**Instructions to follow:**
Scan the entries below and return each line that contains "help".

Extracted records
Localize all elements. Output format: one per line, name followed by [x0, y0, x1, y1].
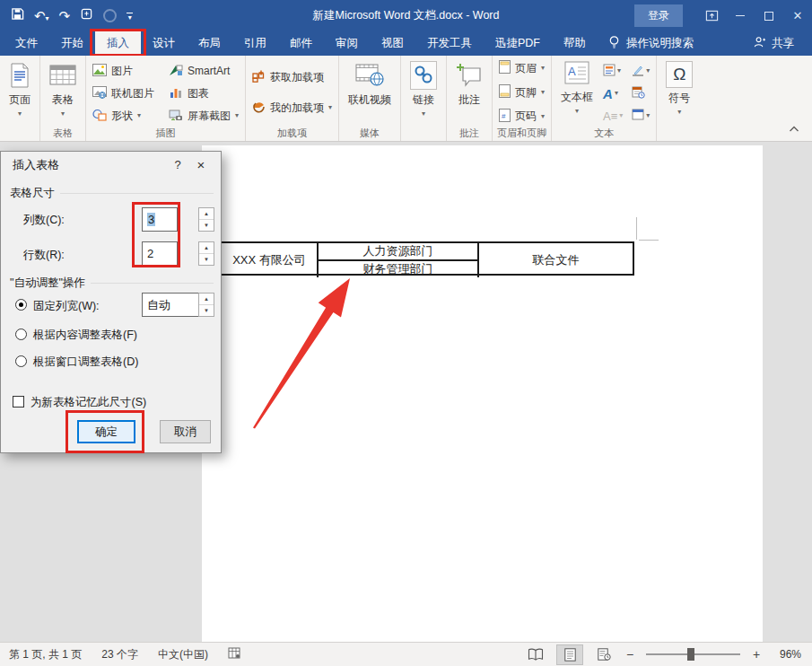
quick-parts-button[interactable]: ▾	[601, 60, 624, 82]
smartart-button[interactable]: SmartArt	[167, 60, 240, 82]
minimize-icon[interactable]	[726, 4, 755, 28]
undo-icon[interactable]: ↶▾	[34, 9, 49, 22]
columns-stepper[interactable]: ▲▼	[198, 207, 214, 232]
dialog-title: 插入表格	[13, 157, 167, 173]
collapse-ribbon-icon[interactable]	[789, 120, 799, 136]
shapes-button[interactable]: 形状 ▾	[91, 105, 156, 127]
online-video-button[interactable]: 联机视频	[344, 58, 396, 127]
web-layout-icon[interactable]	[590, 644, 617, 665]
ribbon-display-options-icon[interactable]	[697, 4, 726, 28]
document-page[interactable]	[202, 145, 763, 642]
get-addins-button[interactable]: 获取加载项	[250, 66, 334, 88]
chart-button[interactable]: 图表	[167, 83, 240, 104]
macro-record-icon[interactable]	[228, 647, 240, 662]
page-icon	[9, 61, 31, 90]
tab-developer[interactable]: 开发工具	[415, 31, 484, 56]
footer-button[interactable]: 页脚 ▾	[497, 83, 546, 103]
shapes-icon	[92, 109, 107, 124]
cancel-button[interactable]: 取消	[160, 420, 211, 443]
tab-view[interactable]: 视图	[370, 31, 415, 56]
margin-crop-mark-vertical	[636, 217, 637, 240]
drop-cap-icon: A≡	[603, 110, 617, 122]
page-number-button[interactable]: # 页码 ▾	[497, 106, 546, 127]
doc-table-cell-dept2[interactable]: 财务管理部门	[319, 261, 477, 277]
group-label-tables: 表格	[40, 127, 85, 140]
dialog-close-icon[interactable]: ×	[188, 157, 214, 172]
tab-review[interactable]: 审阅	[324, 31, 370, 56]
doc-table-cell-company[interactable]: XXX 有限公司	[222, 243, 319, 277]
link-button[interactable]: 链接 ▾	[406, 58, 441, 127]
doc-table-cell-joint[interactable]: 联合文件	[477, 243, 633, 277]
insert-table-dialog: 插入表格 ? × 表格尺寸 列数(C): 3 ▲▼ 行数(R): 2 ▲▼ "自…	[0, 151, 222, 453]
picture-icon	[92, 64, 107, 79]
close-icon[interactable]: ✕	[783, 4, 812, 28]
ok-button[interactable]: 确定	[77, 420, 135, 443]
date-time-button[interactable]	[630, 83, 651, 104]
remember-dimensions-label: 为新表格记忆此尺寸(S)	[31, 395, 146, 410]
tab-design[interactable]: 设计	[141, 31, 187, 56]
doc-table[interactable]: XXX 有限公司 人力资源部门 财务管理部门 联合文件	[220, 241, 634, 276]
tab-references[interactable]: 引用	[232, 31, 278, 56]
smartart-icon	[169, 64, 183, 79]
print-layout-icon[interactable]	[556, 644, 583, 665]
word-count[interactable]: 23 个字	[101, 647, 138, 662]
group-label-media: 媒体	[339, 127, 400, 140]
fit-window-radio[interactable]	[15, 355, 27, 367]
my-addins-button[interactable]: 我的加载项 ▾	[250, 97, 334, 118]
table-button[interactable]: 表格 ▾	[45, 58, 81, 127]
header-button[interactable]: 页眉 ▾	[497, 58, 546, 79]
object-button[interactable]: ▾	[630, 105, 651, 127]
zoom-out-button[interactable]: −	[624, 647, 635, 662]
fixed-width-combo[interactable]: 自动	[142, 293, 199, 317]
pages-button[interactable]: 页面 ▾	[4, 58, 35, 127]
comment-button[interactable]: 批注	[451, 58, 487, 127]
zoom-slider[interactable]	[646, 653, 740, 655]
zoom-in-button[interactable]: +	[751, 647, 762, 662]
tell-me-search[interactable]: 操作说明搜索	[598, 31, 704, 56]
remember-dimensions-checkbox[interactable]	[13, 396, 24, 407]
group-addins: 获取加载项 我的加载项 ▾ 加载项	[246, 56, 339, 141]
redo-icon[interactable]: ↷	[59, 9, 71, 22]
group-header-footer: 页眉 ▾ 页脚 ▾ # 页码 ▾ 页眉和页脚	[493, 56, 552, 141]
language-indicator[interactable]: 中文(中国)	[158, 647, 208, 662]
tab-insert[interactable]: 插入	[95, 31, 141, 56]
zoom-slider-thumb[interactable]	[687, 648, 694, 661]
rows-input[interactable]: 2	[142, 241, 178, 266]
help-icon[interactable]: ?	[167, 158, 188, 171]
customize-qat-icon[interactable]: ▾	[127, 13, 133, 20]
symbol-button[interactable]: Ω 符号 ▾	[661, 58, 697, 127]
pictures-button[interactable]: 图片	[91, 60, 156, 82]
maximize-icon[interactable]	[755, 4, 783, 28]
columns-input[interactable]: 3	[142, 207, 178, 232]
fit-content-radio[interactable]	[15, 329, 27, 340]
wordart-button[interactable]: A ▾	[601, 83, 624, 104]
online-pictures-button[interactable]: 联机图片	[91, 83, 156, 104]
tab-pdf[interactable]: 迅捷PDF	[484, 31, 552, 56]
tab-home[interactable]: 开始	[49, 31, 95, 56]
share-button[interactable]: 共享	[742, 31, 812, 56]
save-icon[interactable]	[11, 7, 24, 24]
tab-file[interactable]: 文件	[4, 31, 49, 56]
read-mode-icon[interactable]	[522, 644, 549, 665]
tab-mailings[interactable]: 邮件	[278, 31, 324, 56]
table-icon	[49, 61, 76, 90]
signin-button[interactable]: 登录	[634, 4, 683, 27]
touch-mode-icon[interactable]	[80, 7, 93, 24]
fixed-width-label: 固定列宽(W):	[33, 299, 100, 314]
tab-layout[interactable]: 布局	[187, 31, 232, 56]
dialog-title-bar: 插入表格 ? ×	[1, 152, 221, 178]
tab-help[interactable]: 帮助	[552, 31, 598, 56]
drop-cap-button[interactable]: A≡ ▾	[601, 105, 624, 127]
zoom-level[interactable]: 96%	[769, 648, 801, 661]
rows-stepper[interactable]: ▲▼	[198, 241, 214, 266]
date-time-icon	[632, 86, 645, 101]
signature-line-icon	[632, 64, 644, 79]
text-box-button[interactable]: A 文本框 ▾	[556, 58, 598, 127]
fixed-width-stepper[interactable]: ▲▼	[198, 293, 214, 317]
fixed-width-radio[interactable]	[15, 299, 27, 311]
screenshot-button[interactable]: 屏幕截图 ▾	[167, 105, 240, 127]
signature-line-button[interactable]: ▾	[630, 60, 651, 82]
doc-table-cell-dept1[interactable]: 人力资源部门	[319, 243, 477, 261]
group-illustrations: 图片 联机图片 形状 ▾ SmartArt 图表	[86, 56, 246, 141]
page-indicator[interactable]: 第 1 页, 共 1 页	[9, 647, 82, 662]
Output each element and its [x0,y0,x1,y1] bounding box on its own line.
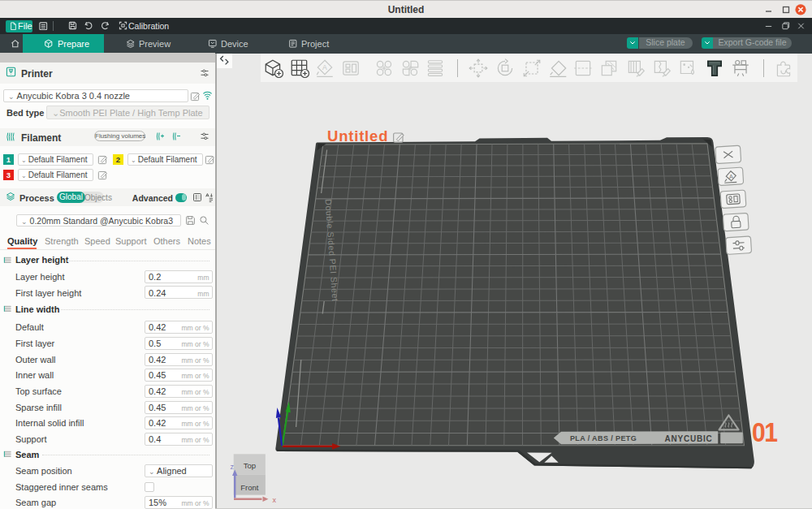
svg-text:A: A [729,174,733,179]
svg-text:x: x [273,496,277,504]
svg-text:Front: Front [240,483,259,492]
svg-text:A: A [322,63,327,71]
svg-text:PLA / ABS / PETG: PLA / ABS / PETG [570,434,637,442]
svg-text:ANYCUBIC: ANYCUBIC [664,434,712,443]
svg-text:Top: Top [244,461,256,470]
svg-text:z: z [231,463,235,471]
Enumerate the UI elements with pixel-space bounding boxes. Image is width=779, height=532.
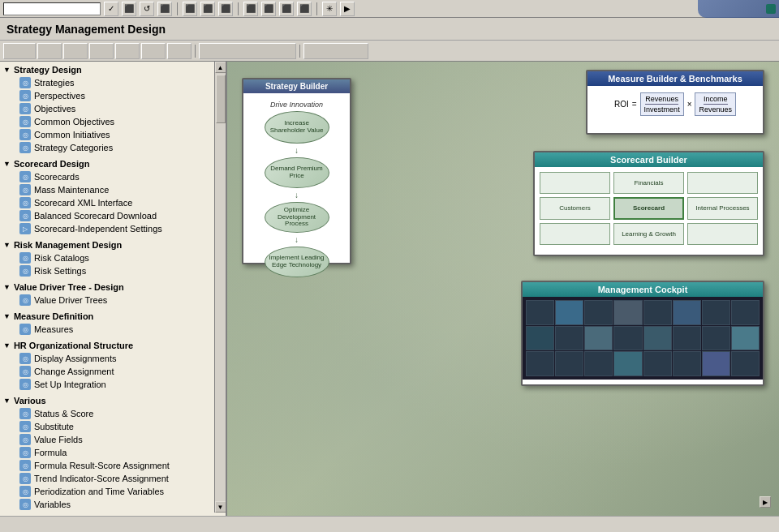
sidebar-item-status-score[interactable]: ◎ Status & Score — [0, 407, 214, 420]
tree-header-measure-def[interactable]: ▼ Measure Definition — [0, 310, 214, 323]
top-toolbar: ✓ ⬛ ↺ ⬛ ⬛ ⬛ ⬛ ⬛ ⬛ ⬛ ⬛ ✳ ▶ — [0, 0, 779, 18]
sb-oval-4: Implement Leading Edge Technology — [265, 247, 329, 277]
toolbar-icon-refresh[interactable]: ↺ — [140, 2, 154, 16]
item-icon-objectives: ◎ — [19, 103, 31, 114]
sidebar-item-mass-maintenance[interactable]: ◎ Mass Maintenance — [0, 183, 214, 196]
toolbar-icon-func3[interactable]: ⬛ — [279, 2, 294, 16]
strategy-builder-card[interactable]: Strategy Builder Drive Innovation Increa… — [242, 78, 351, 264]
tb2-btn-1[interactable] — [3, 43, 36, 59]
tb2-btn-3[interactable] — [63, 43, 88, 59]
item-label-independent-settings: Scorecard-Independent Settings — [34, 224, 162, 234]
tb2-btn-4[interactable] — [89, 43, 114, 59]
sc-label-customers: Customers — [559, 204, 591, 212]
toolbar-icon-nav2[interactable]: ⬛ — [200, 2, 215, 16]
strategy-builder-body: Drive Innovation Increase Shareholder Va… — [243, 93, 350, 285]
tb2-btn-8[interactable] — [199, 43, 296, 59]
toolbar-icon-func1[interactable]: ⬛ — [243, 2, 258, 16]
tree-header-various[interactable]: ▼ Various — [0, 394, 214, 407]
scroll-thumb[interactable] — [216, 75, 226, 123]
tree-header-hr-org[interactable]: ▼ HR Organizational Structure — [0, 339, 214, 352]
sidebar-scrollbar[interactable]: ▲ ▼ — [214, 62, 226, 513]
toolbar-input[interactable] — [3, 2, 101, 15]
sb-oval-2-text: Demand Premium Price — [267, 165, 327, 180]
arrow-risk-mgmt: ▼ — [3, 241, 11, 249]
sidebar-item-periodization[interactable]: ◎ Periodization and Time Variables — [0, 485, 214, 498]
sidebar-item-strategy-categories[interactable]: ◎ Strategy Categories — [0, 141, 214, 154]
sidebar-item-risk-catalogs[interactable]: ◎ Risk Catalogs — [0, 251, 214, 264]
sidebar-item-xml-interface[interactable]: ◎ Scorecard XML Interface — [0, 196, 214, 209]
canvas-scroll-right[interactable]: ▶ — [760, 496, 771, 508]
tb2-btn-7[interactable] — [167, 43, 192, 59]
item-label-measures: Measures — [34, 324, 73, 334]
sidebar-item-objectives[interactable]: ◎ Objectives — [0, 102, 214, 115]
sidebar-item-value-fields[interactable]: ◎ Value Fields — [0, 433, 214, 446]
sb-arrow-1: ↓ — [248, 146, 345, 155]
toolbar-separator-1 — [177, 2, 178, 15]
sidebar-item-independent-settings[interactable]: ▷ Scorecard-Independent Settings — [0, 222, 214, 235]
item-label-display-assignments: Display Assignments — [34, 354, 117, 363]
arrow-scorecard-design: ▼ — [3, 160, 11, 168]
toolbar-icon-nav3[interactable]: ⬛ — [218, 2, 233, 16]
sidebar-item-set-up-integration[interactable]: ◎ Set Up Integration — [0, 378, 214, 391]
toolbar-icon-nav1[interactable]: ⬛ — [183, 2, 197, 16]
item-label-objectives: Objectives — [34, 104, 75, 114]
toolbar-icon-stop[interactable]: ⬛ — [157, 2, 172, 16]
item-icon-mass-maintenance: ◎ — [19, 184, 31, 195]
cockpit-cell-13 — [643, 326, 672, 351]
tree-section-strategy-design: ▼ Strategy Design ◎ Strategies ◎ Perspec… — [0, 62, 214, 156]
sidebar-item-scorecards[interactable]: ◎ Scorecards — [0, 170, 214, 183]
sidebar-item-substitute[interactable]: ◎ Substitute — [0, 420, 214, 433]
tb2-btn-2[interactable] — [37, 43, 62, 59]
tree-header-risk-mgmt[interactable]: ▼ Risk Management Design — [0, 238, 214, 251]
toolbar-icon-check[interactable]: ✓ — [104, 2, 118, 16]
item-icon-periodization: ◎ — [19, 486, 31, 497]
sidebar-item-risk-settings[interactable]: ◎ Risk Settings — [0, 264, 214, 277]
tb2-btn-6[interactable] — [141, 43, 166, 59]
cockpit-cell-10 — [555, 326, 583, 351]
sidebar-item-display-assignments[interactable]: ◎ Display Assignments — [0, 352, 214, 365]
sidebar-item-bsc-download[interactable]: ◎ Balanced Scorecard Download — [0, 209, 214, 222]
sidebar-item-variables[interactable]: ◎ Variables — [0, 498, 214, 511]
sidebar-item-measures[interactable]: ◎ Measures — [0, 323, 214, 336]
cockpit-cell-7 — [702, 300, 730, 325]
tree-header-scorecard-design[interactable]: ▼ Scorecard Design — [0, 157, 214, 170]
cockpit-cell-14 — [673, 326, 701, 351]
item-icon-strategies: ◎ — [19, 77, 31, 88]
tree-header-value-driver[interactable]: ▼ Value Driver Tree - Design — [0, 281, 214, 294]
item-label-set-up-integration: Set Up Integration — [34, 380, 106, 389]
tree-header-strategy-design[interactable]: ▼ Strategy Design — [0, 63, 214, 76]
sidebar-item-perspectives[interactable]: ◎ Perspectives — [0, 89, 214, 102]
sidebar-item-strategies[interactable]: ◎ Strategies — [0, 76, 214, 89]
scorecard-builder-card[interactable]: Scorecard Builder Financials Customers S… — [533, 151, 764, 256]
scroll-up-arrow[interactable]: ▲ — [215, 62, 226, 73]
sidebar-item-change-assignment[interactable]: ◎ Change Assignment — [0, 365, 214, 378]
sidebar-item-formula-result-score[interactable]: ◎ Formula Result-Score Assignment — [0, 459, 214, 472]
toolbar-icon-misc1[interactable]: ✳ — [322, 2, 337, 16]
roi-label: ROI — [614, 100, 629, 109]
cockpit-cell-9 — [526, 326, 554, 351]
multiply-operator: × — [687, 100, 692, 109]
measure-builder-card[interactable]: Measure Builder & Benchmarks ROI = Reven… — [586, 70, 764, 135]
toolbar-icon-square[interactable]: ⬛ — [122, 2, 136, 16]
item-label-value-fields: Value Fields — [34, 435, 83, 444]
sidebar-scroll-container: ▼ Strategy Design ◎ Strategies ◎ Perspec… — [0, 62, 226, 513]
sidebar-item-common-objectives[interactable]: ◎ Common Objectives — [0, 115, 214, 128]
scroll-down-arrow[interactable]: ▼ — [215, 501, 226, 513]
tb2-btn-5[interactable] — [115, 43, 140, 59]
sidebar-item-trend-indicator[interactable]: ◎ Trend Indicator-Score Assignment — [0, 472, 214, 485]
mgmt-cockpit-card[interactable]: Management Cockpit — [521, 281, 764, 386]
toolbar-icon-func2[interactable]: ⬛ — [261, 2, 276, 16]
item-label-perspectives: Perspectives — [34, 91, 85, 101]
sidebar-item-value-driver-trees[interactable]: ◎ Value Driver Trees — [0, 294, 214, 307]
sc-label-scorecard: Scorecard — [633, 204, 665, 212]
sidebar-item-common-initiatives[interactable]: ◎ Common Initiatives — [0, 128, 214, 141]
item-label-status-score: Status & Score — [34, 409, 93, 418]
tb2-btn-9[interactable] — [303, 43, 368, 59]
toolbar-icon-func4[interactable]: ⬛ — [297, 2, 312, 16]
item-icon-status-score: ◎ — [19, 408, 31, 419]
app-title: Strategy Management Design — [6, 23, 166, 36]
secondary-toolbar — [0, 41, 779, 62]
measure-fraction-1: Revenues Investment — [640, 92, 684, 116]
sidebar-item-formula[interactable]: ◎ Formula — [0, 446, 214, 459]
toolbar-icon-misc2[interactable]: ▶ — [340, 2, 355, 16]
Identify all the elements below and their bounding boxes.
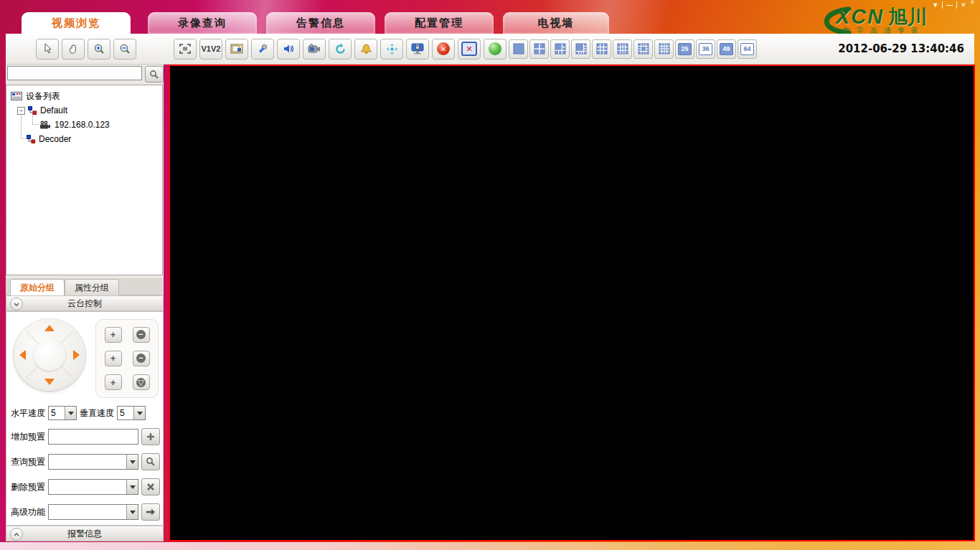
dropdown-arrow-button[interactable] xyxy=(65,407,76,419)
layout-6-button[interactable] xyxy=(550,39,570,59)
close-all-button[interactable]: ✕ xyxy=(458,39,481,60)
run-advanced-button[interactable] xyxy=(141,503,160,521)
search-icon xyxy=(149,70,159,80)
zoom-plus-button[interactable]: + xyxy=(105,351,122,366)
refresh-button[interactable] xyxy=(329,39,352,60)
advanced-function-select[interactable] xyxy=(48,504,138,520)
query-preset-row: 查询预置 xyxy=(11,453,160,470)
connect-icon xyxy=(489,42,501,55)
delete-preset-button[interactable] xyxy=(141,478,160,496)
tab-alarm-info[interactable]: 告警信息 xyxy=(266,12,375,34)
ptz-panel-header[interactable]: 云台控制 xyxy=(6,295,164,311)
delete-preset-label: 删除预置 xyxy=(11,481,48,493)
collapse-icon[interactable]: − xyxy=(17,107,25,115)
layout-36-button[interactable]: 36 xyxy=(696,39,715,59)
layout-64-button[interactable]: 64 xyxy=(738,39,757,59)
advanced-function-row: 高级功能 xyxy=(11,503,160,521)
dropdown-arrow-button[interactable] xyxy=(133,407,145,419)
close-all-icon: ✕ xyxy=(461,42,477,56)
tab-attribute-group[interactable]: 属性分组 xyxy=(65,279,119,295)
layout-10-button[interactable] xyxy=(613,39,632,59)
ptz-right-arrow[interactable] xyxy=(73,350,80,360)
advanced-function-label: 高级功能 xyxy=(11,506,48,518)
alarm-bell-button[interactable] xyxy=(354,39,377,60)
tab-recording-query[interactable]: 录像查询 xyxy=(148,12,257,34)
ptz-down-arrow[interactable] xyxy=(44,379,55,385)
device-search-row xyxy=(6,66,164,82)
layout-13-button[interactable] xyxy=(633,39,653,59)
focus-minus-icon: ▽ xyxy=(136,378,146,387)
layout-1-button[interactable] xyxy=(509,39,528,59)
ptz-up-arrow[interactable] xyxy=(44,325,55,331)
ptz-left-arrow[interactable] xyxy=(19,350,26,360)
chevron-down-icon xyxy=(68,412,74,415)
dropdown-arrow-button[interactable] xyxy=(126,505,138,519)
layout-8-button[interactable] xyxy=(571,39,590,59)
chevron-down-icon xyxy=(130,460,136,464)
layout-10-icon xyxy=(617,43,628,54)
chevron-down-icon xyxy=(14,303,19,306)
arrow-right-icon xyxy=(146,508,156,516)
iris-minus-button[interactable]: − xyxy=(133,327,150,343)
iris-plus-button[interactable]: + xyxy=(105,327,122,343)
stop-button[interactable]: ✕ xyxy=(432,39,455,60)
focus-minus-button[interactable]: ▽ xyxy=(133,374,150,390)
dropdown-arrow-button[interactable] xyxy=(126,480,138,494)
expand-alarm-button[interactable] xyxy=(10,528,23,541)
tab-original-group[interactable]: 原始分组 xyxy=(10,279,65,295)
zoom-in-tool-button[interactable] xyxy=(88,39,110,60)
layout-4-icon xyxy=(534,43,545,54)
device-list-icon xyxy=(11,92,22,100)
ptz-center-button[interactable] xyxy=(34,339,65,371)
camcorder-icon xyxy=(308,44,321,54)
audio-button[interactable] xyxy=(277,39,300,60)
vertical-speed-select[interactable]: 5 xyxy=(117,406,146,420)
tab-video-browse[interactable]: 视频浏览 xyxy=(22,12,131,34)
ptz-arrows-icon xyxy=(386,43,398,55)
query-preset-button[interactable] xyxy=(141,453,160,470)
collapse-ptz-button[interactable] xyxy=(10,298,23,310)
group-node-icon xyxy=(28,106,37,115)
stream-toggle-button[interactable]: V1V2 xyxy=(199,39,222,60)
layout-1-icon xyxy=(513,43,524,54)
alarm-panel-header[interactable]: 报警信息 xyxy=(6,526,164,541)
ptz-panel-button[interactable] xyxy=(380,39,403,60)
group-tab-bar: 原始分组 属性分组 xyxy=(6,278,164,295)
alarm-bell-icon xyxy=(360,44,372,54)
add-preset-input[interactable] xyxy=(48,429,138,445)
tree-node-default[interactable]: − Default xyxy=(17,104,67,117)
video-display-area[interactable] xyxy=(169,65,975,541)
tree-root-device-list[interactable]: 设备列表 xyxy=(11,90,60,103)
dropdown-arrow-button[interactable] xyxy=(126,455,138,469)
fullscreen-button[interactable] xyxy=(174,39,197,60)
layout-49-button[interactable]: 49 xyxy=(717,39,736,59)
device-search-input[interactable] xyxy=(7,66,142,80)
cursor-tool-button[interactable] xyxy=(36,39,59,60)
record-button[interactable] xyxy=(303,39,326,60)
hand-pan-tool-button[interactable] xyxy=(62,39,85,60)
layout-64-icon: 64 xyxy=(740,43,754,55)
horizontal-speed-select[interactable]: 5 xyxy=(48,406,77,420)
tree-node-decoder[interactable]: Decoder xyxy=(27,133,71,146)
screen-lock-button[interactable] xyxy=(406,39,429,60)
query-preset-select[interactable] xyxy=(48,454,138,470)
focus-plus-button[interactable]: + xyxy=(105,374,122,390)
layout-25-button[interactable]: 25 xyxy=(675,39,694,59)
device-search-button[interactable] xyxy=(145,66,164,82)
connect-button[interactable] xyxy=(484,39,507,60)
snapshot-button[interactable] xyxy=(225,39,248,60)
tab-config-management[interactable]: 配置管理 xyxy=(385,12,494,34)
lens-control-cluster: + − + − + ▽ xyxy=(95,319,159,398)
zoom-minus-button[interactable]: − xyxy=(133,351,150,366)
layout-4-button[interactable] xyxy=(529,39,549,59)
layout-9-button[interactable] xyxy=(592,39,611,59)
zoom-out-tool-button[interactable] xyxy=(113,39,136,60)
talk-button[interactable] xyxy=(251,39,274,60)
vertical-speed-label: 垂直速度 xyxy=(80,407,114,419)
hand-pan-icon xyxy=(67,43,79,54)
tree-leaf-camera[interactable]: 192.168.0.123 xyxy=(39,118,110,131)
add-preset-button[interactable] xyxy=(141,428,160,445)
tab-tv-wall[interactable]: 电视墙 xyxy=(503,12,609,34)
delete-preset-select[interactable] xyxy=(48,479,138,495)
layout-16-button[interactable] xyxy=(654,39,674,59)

**Reply:**
help-icon[interactable]: ?	[167, 158, 188, 171]
tab-help[interactable]: 帮助	[552, 31, 598, 56]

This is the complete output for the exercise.